_What to work on_: Repeat everything from the first line of the listing below through the line that contains "TÜV + INSPEKTION NEU", exactly. Leave out pictures.

[Opening Data supplied section]

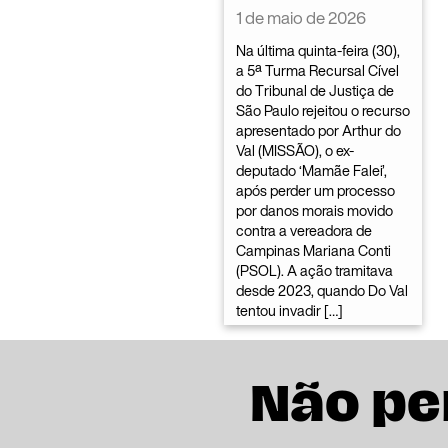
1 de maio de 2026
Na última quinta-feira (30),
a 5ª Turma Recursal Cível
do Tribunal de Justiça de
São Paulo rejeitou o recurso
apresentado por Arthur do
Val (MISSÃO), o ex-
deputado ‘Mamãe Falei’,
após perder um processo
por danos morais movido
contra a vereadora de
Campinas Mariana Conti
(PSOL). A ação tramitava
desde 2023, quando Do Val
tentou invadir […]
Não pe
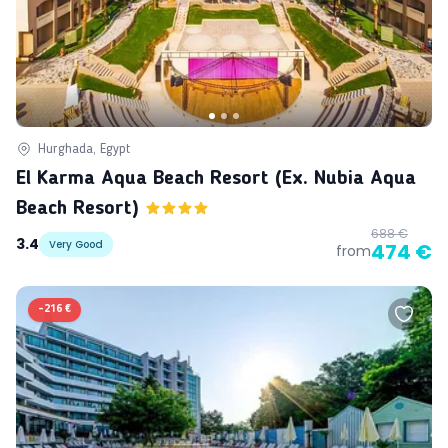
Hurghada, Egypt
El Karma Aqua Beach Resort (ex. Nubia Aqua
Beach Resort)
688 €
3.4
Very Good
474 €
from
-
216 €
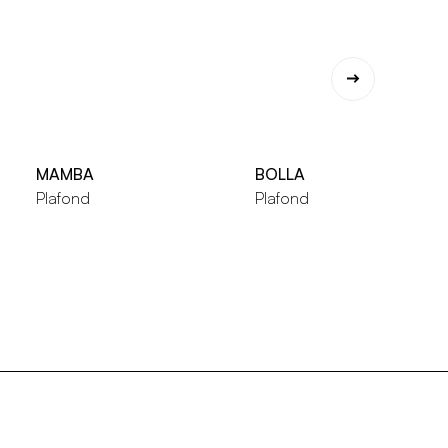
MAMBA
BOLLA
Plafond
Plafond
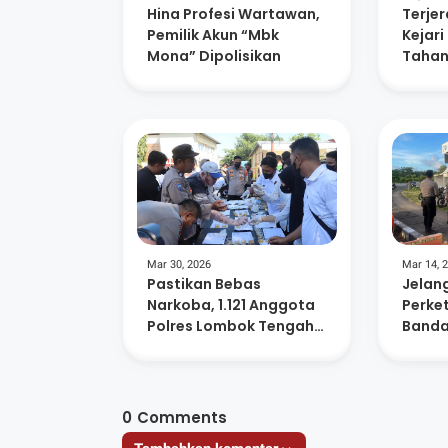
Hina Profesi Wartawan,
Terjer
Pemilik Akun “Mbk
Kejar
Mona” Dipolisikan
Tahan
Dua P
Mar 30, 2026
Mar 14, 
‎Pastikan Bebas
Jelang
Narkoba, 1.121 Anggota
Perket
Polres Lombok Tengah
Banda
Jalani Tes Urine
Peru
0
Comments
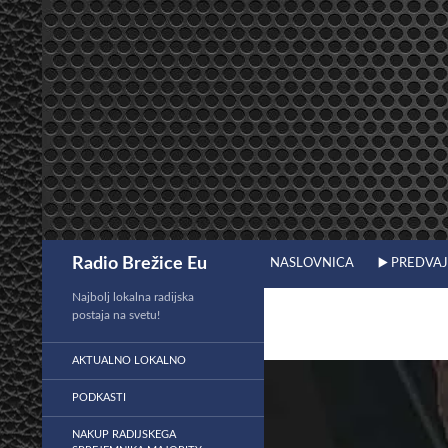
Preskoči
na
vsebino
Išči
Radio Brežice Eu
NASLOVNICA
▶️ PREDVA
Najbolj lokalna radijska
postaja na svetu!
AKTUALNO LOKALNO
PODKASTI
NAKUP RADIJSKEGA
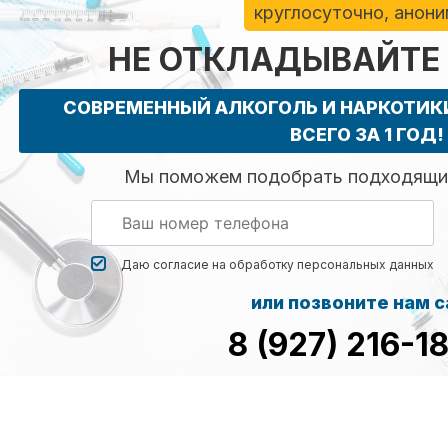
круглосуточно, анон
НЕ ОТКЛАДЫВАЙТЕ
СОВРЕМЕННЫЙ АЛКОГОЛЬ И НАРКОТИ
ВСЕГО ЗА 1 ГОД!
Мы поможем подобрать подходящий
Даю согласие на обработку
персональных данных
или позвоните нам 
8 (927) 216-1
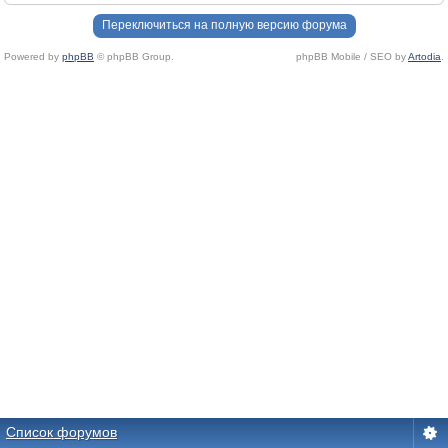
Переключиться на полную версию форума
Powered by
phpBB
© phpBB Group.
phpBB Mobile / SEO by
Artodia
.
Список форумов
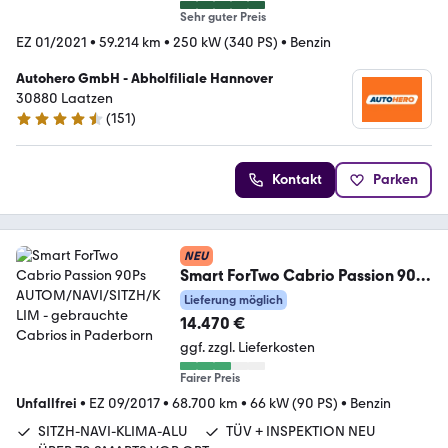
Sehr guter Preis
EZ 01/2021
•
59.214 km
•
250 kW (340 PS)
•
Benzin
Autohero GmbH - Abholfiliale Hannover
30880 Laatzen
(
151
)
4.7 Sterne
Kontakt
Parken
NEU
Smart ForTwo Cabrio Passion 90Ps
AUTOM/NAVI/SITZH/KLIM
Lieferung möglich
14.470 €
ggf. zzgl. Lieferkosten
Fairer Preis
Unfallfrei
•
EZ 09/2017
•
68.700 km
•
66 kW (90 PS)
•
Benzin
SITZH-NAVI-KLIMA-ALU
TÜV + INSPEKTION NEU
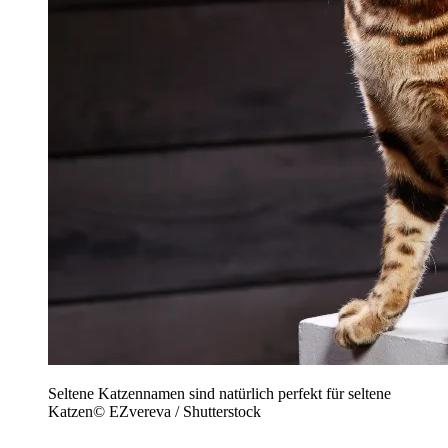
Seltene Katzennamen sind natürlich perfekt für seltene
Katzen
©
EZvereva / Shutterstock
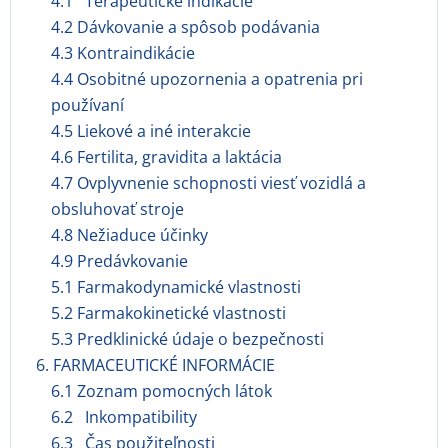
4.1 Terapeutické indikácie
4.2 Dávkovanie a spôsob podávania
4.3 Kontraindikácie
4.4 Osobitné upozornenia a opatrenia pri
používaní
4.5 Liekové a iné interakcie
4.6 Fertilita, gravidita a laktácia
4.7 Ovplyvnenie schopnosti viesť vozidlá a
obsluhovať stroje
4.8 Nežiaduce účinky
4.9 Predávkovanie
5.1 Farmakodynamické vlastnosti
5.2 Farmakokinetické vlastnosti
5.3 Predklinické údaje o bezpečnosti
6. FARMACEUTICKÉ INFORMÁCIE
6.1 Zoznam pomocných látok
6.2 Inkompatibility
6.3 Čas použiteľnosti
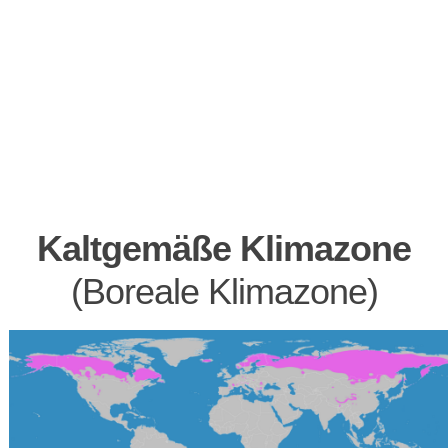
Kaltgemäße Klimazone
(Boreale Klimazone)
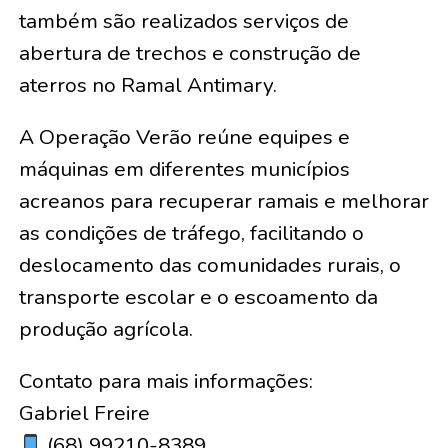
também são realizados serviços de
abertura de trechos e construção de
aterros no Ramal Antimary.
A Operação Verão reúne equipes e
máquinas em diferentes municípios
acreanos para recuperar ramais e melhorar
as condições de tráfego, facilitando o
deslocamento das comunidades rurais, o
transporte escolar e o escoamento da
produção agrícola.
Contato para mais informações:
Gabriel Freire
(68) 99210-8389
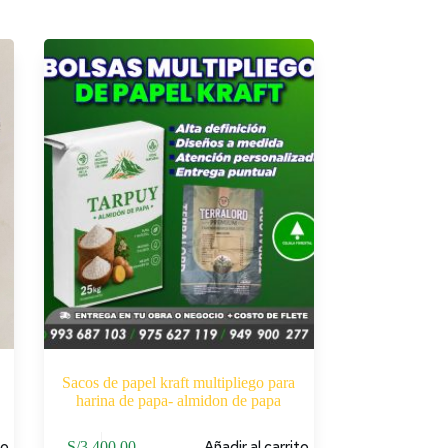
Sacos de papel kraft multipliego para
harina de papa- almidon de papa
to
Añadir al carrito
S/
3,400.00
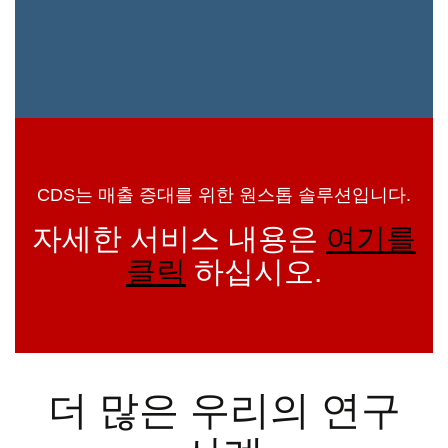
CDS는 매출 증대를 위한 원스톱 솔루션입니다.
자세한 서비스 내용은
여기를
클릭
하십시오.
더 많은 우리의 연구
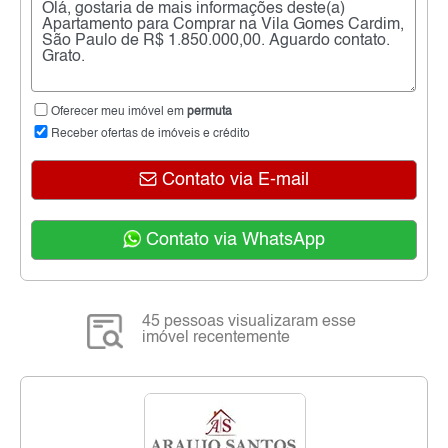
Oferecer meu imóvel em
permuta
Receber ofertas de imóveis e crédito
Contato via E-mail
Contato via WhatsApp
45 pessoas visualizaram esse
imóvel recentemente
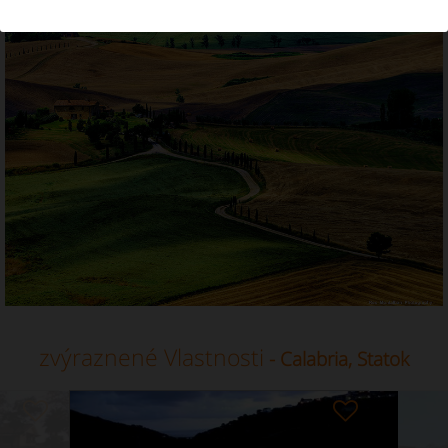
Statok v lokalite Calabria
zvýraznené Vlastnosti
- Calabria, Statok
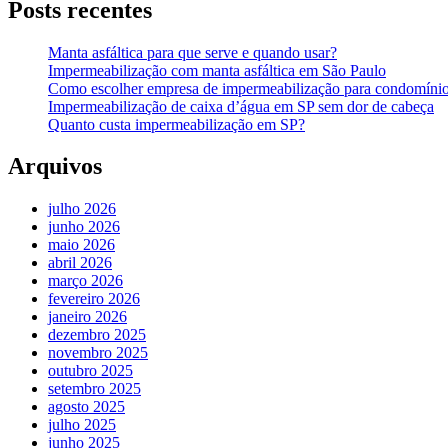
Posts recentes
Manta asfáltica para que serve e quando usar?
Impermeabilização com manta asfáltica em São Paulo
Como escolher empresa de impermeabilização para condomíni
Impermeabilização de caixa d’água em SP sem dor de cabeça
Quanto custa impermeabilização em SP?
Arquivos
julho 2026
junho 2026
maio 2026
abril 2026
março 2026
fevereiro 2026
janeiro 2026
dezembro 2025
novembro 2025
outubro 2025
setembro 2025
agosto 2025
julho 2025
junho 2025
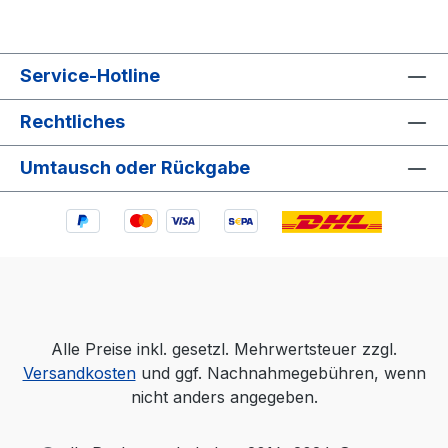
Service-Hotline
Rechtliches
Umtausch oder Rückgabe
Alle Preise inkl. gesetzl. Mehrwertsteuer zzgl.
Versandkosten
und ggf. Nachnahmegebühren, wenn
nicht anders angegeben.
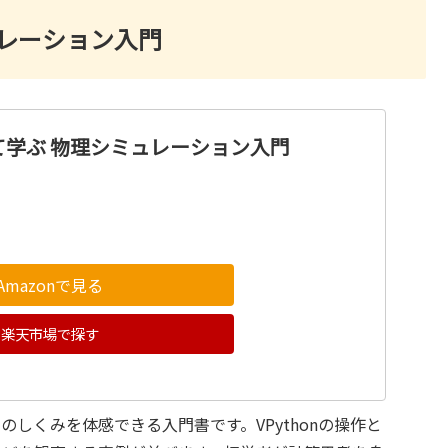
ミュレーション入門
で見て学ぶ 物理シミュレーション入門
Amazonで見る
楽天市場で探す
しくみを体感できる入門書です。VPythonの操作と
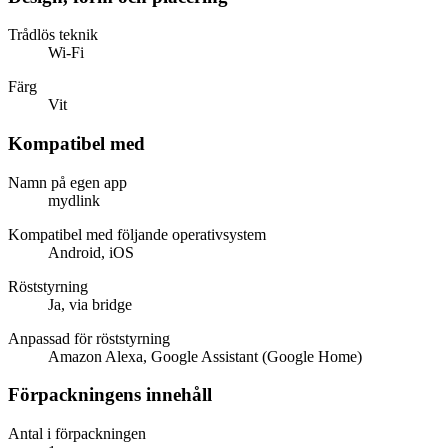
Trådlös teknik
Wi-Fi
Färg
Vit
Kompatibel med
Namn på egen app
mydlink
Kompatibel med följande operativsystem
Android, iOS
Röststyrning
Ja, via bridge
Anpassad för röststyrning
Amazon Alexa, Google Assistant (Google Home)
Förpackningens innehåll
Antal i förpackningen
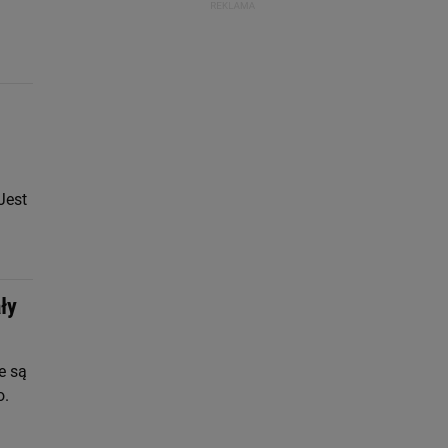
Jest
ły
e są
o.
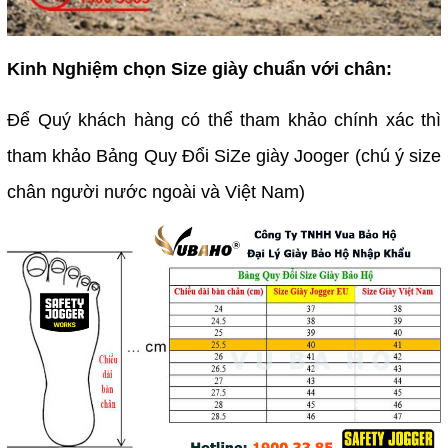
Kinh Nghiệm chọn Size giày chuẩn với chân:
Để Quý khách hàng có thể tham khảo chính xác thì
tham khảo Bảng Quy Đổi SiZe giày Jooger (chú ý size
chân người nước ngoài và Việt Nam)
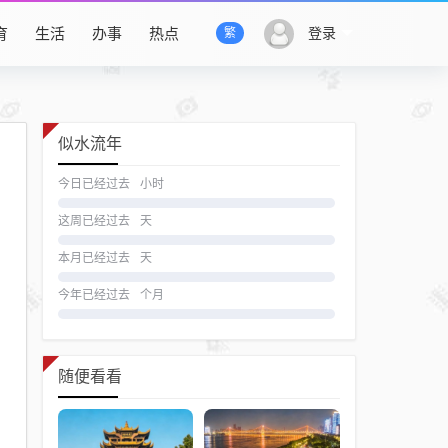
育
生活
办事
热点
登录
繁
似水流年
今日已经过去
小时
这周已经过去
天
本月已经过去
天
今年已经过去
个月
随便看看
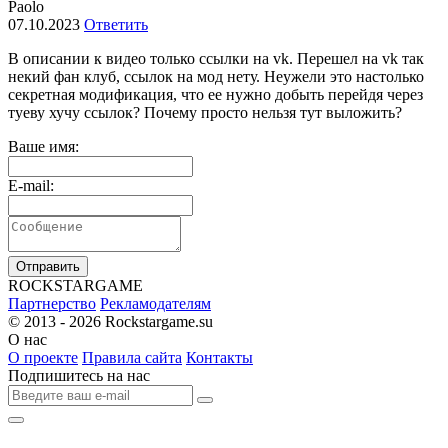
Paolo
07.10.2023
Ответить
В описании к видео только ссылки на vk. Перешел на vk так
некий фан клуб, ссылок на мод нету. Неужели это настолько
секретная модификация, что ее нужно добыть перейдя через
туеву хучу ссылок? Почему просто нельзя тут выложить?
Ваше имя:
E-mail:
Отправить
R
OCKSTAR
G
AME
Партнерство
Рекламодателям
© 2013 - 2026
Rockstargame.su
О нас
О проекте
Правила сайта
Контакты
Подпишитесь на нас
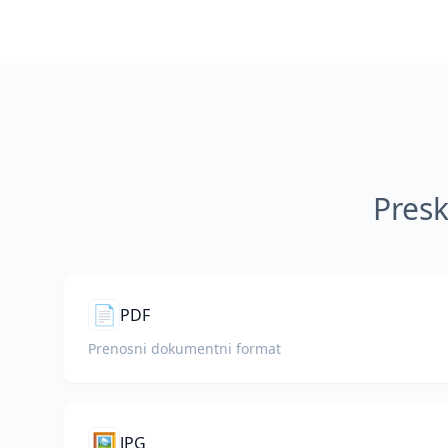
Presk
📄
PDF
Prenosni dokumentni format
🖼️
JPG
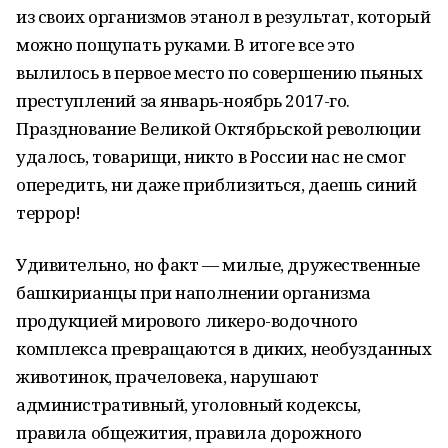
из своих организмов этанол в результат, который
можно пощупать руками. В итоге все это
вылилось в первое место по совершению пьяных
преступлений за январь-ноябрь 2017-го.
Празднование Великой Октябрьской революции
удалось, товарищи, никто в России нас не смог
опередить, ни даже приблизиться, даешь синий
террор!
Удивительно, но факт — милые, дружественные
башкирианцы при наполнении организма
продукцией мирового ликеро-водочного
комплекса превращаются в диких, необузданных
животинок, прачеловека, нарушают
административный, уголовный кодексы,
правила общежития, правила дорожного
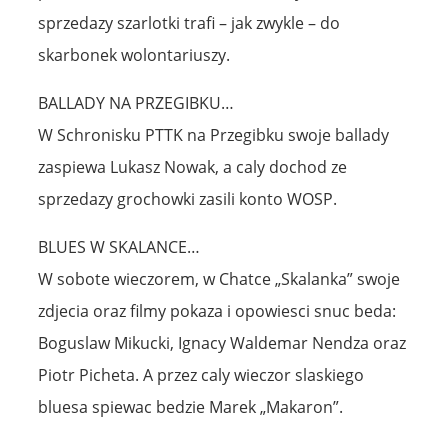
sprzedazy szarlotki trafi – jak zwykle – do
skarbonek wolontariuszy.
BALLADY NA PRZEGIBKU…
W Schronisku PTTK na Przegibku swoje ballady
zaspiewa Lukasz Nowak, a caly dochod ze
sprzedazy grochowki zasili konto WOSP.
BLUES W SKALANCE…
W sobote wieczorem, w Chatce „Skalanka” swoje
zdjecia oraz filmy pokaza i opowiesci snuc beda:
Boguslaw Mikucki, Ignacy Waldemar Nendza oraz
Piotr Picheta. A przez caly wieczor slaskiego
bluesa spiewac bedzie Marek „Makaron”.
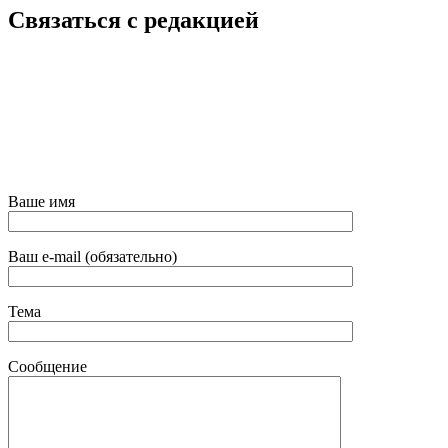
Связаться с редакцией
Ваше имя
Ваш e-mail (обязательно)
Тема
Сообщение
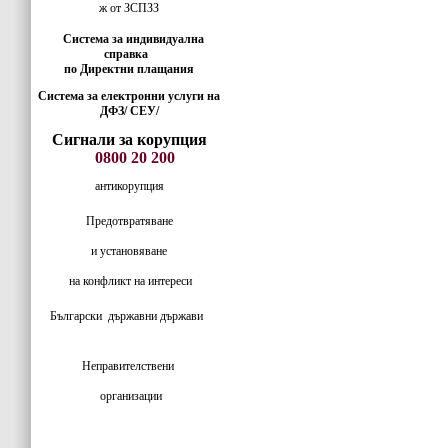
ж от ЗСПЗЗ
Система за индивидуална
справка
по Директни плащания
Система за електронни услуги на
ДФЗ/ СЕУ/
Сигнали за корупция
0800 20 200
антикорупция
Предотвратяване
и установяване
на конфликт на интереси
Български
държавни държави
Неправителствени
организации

[Closing Data supplied section]

_Output_:
1 de maio de 2026
Na última quinta-feira (30),
a 5ª Turma Recursal Cível
do Tribunal de Justiça de
São Paulo rejeitou o recurso
apresentado por Arthur do
Val (MISSÃO), o ex-
deputado ‘Mamãe Falei’,
após perder um processo
por danos morais movido
contra a vereadora de
Campinas Mariana Conti
(PSOL). A ação tramitava
desde 2023, quando Do Val
tentou invadir […]
Não pe
Hurghada, Egypt
El Karma Aqua Beach Resort (ex. Nubia Aqua
Beach Resort)
688 €
3.4
Very Good
474 €
from
-
216 €
MAMBA
BOLLA
Plafond
Plafond
Hina Profesi Wartawan,
Terjer
Pemilik Akun “Mbk
Kejar
Mona” Dipolisikan
Tahan
Dua P
Mar 30, 2026
Mar 14, 
‎Pastikan Bebas
Jelang
Narkoba, 1.121 Anggota
Perket
Polres Lombok Tengah
Banda
Jalani Tes Urine
Peru
0
Comments
Preskoči
na
vsebino
Išči
Radio Brežice Eu
NASLOVNICA
▶️ PREDVA
Najbolj lokalna radijska
postaja na svetu!
AKTUALNO LOKALNO
PODKASTI
NAKUP RADIJSKEGA
круглосуточно, анон
НЕ ОТКЛАДЫВАЙТЕ
СОВРЕМЕННЫЙ АЛКОГОЛЬ И НАРКОТИ
ВСЕГО ЗА 1 ГОД!
Мы поможем подобрать подходящий
Даю согласие на обработку
персональных данных
или позвоните нам 
8 (927) 216-1
Переключиться на полную версию форума
Powered by
phpBB
© phpBB Group.
phpBB Mobile / SEO by
Artodia
.
Список форумов
Sehr guter Preis
EZ 01/2021
•
59.214 km
•
250 kW (340 PS)
•
Benzin
Autohero GmbH - Abholfiliale Hannover
30880 Laatzen
(
151
)
4.7 Sterne
Kontakt
Parken
NEU
Smart ForTwo Cabrio Passion 90Ps
AUTOM/NAVI/SITZH/KLIM
Lieferung möglich
14.470 €
ggf. zzgl. Lieferkosten
Fairer Preis
Unfallfrei
•
EZ 09/2017
•
68.700 km
•
66 kW (90 PS)
•
Benzin
SITZH-NAVI-KLIMA-ALU
TÜV + INSPEKTION NEU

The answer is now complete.